- What the task asks
There is one span to output from the data below: the lines starting at the line with "Dụng Cụ Cầm Tay" and ending at the line with "Số 0319086629". Output it exactly, ends included, nothing more.

- Source material
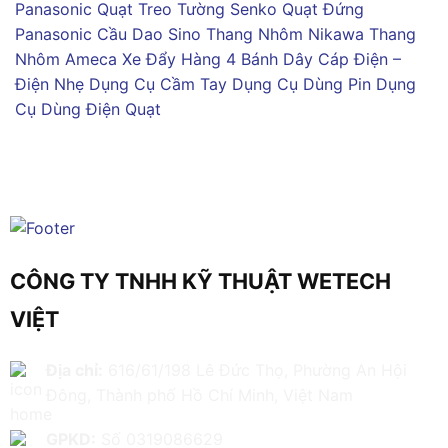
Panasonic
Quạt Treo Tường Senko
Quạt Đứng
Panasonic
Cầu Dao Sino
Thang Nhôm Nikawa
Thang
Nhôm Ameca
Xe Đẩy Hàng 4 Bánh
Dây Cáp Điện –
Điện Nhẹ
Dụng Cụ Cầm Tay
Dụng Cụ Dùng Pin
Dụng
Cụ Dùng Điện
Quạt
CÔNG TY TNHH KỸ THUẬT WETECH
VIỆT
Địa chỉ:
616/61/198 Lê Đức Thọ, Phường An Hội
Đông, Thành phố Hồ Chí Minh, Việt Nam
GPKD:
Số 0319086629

==

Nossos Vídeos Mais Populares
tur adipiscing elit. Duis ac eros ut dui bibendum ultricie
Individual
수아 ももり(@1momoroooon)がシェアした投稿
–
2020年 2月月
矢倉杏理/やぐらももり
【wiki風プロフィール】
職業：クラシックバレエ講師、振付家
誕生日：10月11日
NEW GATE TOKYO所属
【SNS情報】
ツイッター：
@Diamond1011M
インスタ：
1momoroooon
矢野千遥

- Task output
Dụng Cụ Cầm Tay
Dụng Cụ Dùng Pin
Dụng
Cụ Dùng Điện
Quạt
CÔNG TY TNHH KỸ THUẬT WETECH
VIỆT
Địa chỉ:
616/61/198 Lê Đức Thọ, Phường An Hội
Đông, Thành phố Hồ Chí Minh, Việt Nam
GPKD:
Số 0319086629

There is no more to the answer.